Si l’on en croit Weber, la richesse était le signe en Allemagne de la grâce divine : Dieu a laissé faire, c’est le signe du salut. Il semble que dans l’Allemagne du XXe siècle, c’est désormais la réussite économique de la nation, de l’État, qui constitue un signe d’élection. L’Allemagne avait avant la tendance à se considérer comme porteuse d’un destin historique ; mais les guerres disqualifièrent l’histoire en tant que signe. Ce sera désormais la croissance économique qui prendra le relais : l’Allemagne ne misera plus sur son rôle historique, mais sur son rôle économique. La croissance économique produit ainsi 1) aisance 2) souveraineté et 3) oubli de l’histoire.

FichteIl s’agit donc de l’inverse de ce que recommandait Fichte, qui avait théorisé « l’État commercial fermé. » Au contraire, l’Allemagne entend maintenant se constituer comme un « État radicalement économique », et ce au sens propre, c’est-à-dire un État dont les racines sont économiques, dont l’ouverture économique est étatisante.

Il s’agit également de l’inverse de ce que recommandait le libéralisme plus ancien, celui d’Adam Smith, ou bien celui des physiocrates tels que Turgot. Leur question était en effet : soit un État qui est un donné initial, un État fort, l’État de police hérité de l’Ancien Régime et du despotisme éclairé ; comment organiser cet État qui est déjà là pour laisser place à la liberté économique ? La question du libéralisme allemand est en revanche : soit la vie économique et un État qui n’existe pas encore ; comment construire cet État sur la liberté économique ?

À partir du 18 avril 1948 se met en place en Allemagne un programme de libéralisation, qui trouve son achèvement en 1952-1953. Cela ne fut pas sans heurt : bien que soutenue par les Américains, cette politique suscita la méfiance des Anglais, alors en période keynésienne post-churchillienne, et des socialistes allemands. Toutefois, se rallient peu à peu à ce programme les démocrates chrétiens, mais également les syndicats. Theodore Blank déclare ainsi que « l’ordre libéral constitue une alternative valable au capitalisme et au planisme » - déclaration hypocrite ou du moins stratégique, puisque ce néolibéralisme est au contraire une manière de faire fonctionner le capitalisme.

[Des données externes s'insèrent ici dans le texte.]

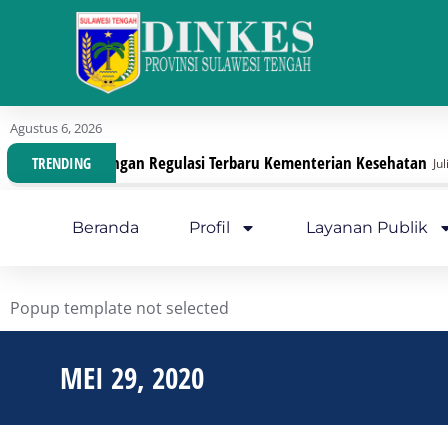
Agustus 6, 2026
ganisasi Dengan Regulasi Terbaru Kementerian Kesehatan
TRENDING
Juli 30, 20
Beranda
Profil
Layanan Publik
Popup template not selected
MEI 29, 2020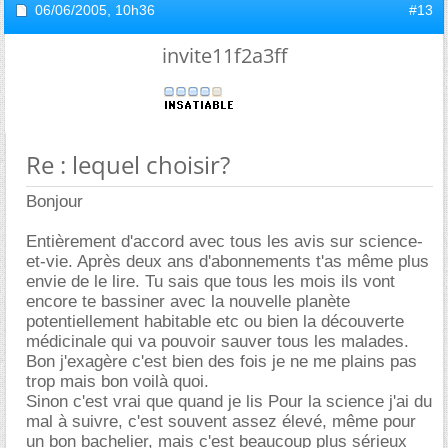
06/06/2005,
10h36
#13
invite11f2a3ff
Re : lequel choisir?
Bonjour
Entièrement d'accord avec tous les avis sur science-
et-vie. Après deux ans d'abonnements t'as même plus
envie de le lire. Tu sais que tous les mois ils vont
encore te bassiner avec la nouvelle planète
potentiellement habitable etc ou bien la découverte
médicinale qui va pouvoir sauver tous les malades.
Bon j'exagère c'est bien des fois je ne me plains pas
trop mais bon voilà quoi.
Sinon c'est vrai que quand je lis Pour la science j'ai du
mal à suivre, c'est souvent assez élevé, même pour
un bon bachelier, mais c'est beaucoup plus sérieux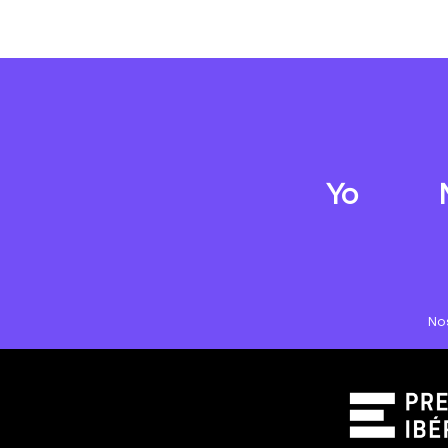
Yo
No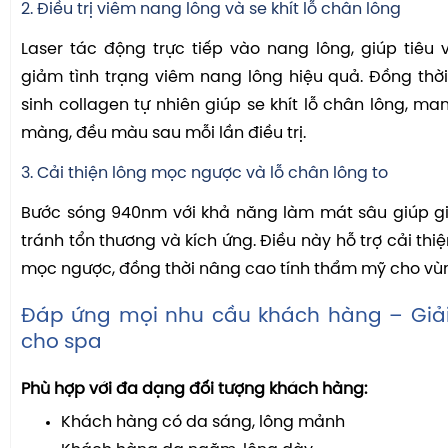
2. Điều trị viêm nang lông và se khít lỗ chân lông
Laser tác động trực tiếp vào nang lông, giúp tiêu
giảm tình trạng viêm nang lông hiệu quả. Đồng thời,
sinh collagen tự nhiên giúp se khít lỗ chân lông, ma
màng, đều màu sau mỗi lần điều trị.
3. Cải thiện lông mọc ngược và lỗ chân lông to
Bước sóng 940nm với khả năng làm mát sâu giúp gi
tránh tổn thương và kích ứng. Điều này hỗ trợ cải thiệ
mọc ngược, đồng thời nâng cao tính thẩm mỹ cho vùng
Đáp ứng mọi nhu cầu khách hàng – Giải
cho spa
Phù hợp với đa dạng đối tượng khách hàng:
Khách hàng có da sáng, lông mảnh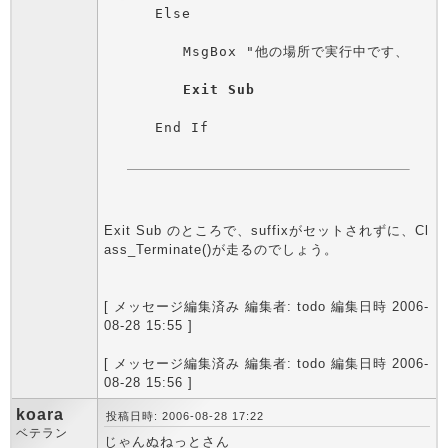
Exit Sub
Exit Sub のところで、suffixがセットされずに、Cl
ass_Terminate()が走るのでしょう。
[ メッセージ編集済み 編集者: todo 編集日時 2006-
08-28 15:55 ]
[ メッセージ編集済み 編集者: todo 編集日時 2006-
08-28 15:56 ]
koara
投稿日時: 2006-08-28 17:22
ベテラン
じゃんぬねっとさん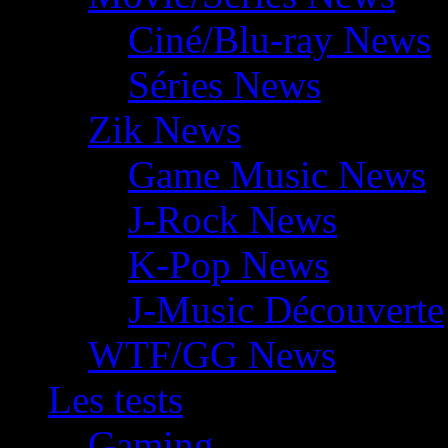
Ciné/Blu-ray News
Séries News
Zik News
Game Music News
J-Rock News
K-Pop News
J-Music Découverte
WTF/GG News
Les tests
Gaming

Karl SchillerLe ralliement des sociaux-démocrates du SPD s’opère également, mais plus lentement. Jusqu’en 1950, les sociaux-démocrates sont attachés à un socialisme marxiste, reconnaissant la validité du principe de la lutte des classes, et se fixant également pour but la socialisation des moyens de production. Puis, en 1955, Karl Schiller, membre du SPD, fait paraître Socialisme et concurrence où il pose le principe : « concurrence autant que possible et planification dans la mesure juste et nécessaire. » Par la suite, en 1959, au congrès de Bad Godesberg, les sociaux-démocrates : 1) renoncent à l’objectif de socialisation des moyens de production ; 2) reconnaissent que la propriété privée est légitime et doit être protégée par l’État ; 3) acceptent le principe de l’économie de marché là où règnent une véritable concurrence. Enfin, en 1963, Karl Schiller va jusqu’à affirmer que « toute planification, même souple, est dangereuse pour l’économie libérale ». Il s’agit là d’un ralliement, plus qu’au néolibéralisme, à un nouveau type de gouvernementalité fondé sur l’économie.

Une première raison politique et stratégique explique ce ralliement surprenant du SPD, et son abandon de la théorie marxiste. Très simplement : dans une Allemagne qui construit son État sur l’économie, il n’était pas possible de rentrer dans le jeu politique autrement qu’en acceptant cette construction, et donc en acceptant les principes du marché, qui constituaient alors la base commune de la politique à partir de laquelle discuter. Le marxisme, qui se donnait à long terme un changement de cadre économique, ne pouvait s’intégrer à cette nouvelle donne, et fut par conséquent abandonné.

Mais une autre raison plus importante à ce ralliement est à trouver, selon Foucault, dans la rationalité gouvernementale du socialisme. D’après lui, elle n’existe pas. S’il existe une rationalité historique, une rationalité économique, une rationalité administrative, il n’existe en revanche dans le socialisme aucune rationalité gouvernementale autonome. Et c’est pourquoi, pour Foucault, le socialisme n’est en aucun cas une alternative au libéralisme : ils n’opèrent pas au même niveau.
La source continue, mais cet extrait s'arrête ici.